In conclusion, we show that egg-OIT results in sIgG4 levels similar to those in non-allergic or naturally tolerant individuals, while the sIgE levels remain greater than in these two groups. Data from our limited pilot study suggest that the greater sIgE levels in the participants post-OIT, compared to those who outgrew their egg allergy, represents one possible reason why naturally tolerant participants don’t need to ingest the culprit food to stay desensitized while it is necessary in most cases after OIT. However, given the limited statistical power (see also Statistical analysis in the Supplement), further analysis of data from larger OIT studies is needed to confirm whether sIgE levels post-OIT eventually resemble those of naturally tolerant or non-allergic individuals.

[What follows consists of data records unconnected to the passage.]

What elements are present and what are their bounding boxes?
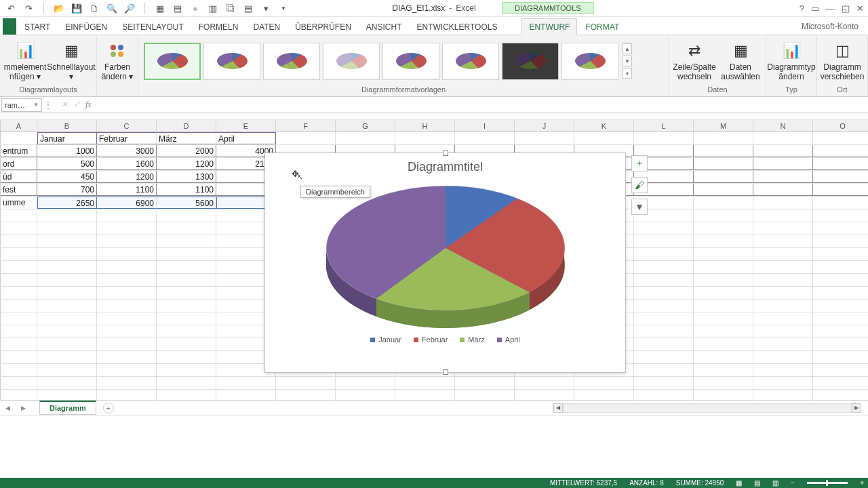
open-icon[interactable]: 📂 (54, 3, 64, 14)
group-data: ⇄ Zeile/Spalte wechseln ▦ Daten auswähle… (669, 35, 766, 96)
chart-filters-button[interactable]: ▼ (631, 199, 648, 215)
formula-buttons: ✕ ✓ fx (54, 100, 98, 110)
legend-swatch (414, 338, 418, 342)
pivot-icon[interactable]: ▦ (155, 3, 165, 14)
table-row[interactable] (0, 377, 868, 390)
new-icon[interactable]: 🗋 (89, 3, 100, 14)
cancel-formula-icon[interactable]: ✕ (61, 100, 68, 110)
app-name: Excel (456, 3, 475, 13)
sheet-nav-next[interactable]: ▶ (16, 405, 31, 411)
zoom-out-icon[interactable]: − (791, 479, 795, 487)
tab-developer[interactable]: ENTWICKLERTOOLS (410, 19, 505, 35)
tab-view[interactable]: ANSICHT (359, 19, 409, 35)
sort-icon[interactable]: ▤ (243, 3, 254, 14)
copy-icon[interactable]: ⿻ (225, 3, 236, 14)
quick-layout-icon: ▦ (61, 41, 81, 61)
preview-icon[interactable]: 🔎 (124, 3, 135, 14)
more-qat-icon[interactable]: ▼ (278, 3, 289, 14)
tab-start[interactable]: START (18, 19, 57, 35)
fx-icon[interactable]: fx (85, 100, 92, 110)
add-chart-element-button[interactable]: 📊 mmelement nfügen ▾ (4, 37, 46, 85)
switch-icon: ⇄ (684, 41, 705, 61)
chart-title[interactable]: Diagrammtitel (265, 153, 625, 177)
file-name: DIAG_EI1.xlsx (392, 3, 445, 13)
horizontal-scrollbar[interactable]: ⋮ ◀▶ (549, 403, 861, 413)
select-data-icon: ▦ (730, 41, 751, 61)
ms-account[interactable]: Microsoft-Konto (799, 18, 861, 35)
worksheet[interactable]: A B C D E F G H I J K L M N O Januar Feb… (0, 113, 868, 425)
save-icon[interactable]: 💾 (71, 3, 82, 14)
svg-point-3 (118, 52, 123, 57)
chart-elements-button[interactable]: ＋ (631, 155, 648, 171)
sheet-tab-bar: ◀ ▶ Diagramm + ⋮ ◀▶ (0, 400, 868, 415)
restore-icon[interactable]: ◱ (842, 3, 850, 14)
record-icon[interactable]: ● (190, 3, 201, 14)
print-preview-icon[interactable]: 🔍 (106, 3, 117, 14)
group-colors: Farben ändern ▾ (97, 35, 138, 96)
zoom-in-icon[interactable]: + (860, 479, 864, 487)
sheet-nav-prev[interactable]: ◀ (0, 405, 16, 411)
table-row[interactable]: Januar Februar März April (0, 132, 868, 145)
title-bar: ↶ ↷ 📂 💾 🗋 🔍 🔎 ▦ ▤ ● ▥ ⿻ ▤ ▾ ▼ DIAG_EI1.x… (0, 0, 868, 17)
svg-point-0 (111, 45, 116, 50)
chart-style-3[interactable] (263, 43, 320, 80)
help-icon[interactable]: ? (800, 3, 804, 14)
change-chart-type-button[interactable]: 📊 Diagrammtyp ändern (770, 37, 812, 85)
chart-style-8[interactable] (561, 43, 618, 80)
tab-data[interactable]: DATEN (246, 19, 287, 35)
table-icon[interactable]: ▤ (172, 3, 183, 14)
legend-item: April (497, 336, 520, 344)
quick-layout-button[interactable]: ▦ Schnelllayout ▾ (50, 37, 92, 85)
view-pagelayout-icon[interactable]: ▤ (754, 479, 760, 487)
svg-point-1 (118, 45, 123, 50)
sheet-tab-active[interactable]: Diagramm (39, 401, 96, 415)
move-chart-button[interactable]: ◫ Diagramm verschieben (821, 37, 863, 85)
status-mean: MITTELWERT: 6237,5 (550, 479, 617, 487)
ribbon-options-icon[interactable]: ▭ (811, 3, 819, 14)
chart-icon[interactable]: ▥ (208, 3, 218, 14)
legend-swatch (497, 338, 502, 342)
tab-insert[interactable]: EINFÜGEN (58, 19, 114, 35)
switch-row-col-button[interactable]: ⇄ Zeile/Spalte wechseln (673, 37, 715, 85)
redo-icon[interactable]: ↷ (23, 3, 34, 14)
undo-icon[interactable]: ↶ (5, 3, 16, 14)
formula-input[interactable] (98, 98, 868, 112)
file-tab[interactable] (3, 18, 16, 35)
chart-style-2[interactable] (203, 43, 260, 80)
select-data-button[interactable]: ▦ Daten auswählen (719, 37, 762, 85)
tab-formulas[interactable]: FORMELN (192, 19, 245, 35)
minimize-icon[interactable]: — (826, 3, 835, 14)
quick-access-toolbar: ↶ ↷ 📂 💾 🗋 🔍 🔎 ▦ ▤ ● ▥ ⿻ ▤ ▾ ▼ (0, 3, 289, 14)
add-sheet-button[interactable]: + (103, 403, 114, 413)
name-box[interactable]: ram…▼ (1, 98, 42, 112)
chart-style-4[interactable] (323, 43, 380, 80)
chart-tools-context: DIAGRAMMTOOLS (502, 2, 594, 14)
ribbon-tabs: START EINFÜGEN SEITENLAYOUT FORMELN DATE… (0, 17, 868, 35)
tab-design[interactable]: ENTWURF (521, 18, 577, 35)
close-icon[interactable]: ✕ (856, 3, 864, 14)
enter-formula-icon[interactable]: ✓ (73, 100, 80, 110)
tab-format[interactable]: FORMAT (578, 19, 626, 35)
legend-item: Februar (414, 336, 448, 344)
zoom-slider[interactable] (807, 482, 848, 484)
ribbon: 📊 mmelement nfügen ▾ ▦ Schnelllayout ▾ D… (0, 35, 868, 97)
move-chart-icon: ◫ (832, 41, 852, 61)
view-normal-icon[interactable]: ▦ (736, 479, 742, 487)
chart-legend[interactable]: Januar Februar März April (265, 333, 625, 349)
chart-styles-button[interactable]: 🖌 (631, 177, 648, 193)
chart-style-1[interactable] (144, 43, 201, 80)
svg-point-2 (111, 52, 116, 57)
tab-review[interactable]: ÜBERPRÜFEN (288, 19, 358, 35)
chart-style-5[interactable] (382, 43, 439, 80)
view-pagebreak-icon[interactable]: ▥ (772, 479, 778, 487)
tab-pagelayout[interactable]: SEITENLAYOUT (115, 19, 190, 35)
filter-icon[interactable]: ▾ (260, 3, 271, 14)
style-gallery-scroll[interactable]: ▲▼▾ (621, 42, 633, 80)
group-chart-styles: ▲▼▾ Diagrammformatvorlagen (138, 35, 669, 96)
pie-chart-svg (323, 180, 568, 329)
window-controls: ? ▭ — ◱ ✕ (800, 3, 864, 14)
chart-plot-area[interactable] (265, 177, 625, 333)
chart-style-6[interactable] (442, 43, 499, 80)
chart-style-7[interactable] (502, 43, 559, 80)
change-colors-button[interactable]: Farben ändern ▾ (101, 37, 134, 85)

If a subgroup of individuals shows such a reduction in sIgE levels, these individuals could be studied for their potential to remain desensitized to egg even after stopping daily maintenance of OIT.
Supplementary Material
Acknowledgments
This work was supported by the Stanford Maternal & Child Health Research Institute (Andorf), the Stanford NIH-NCATS-CTSA (grant no. UL1 TR001085), NIH 5U19AI104209–05 (Galli), NIH 1R01AI140134–01 (Nadeau), FARE, EAT, and the Sean N. Parker Center for Allergy and Asthma Research. We thank all research participants, and the study coordinators and clinicians, from the original studies. We thank Thermo Fisher for performing a part of the antibody measurements at no cost.
Footnotes
Conflict of interest
Dr. Borres is an employee of Thermo Fisher Scientific (which is also stated in the authors list). Dr. Galli reports grants from National Institutes of Health, personal fees from National Allergy and Infectious Disease Advisory Council of the NIH, patents (planned, pending or issued) from Stanford University, and participation in KdT Ventures Fund I, during the conduct of the study. Dr. Chinthrajah reports grants from NIAID Consortium for Food Allergy, grants from Regeneron, grants from DBV Therapeutics, grants from Aimmune Therapeutics, grants from Novartis, grants from Astellas Pharma, personal fees from Alladapt Immunotherapeutics, during the conduct of the study. Dr. Nadeau reports grants and other from NIAID, other from Novartis, personal fees and other from Regeneron, grants and other from FARE, grants from EAT, other from Sanofi, other from Astellas, other from Nestle, other from BeforeBrands, other from Alladapt, other from ForTra, other from Genentech, other from AImmune Therapeutics, other from DBV Technologies, personal fees from Astrazeneca, personal fees from ImmuneWorks, personal fees from Cour Pharmaceuticals, grants from Allergenis, grants from Ukko Pharma, other from AnaptysBio, other from Adare Pharmaceuticals, other from Stallergenes-Greer, other from NHLBI, from NIEHS, from EPA, other from WAO Center of Excellence, outside the submitted work. The remaining authors have nothing to disclose.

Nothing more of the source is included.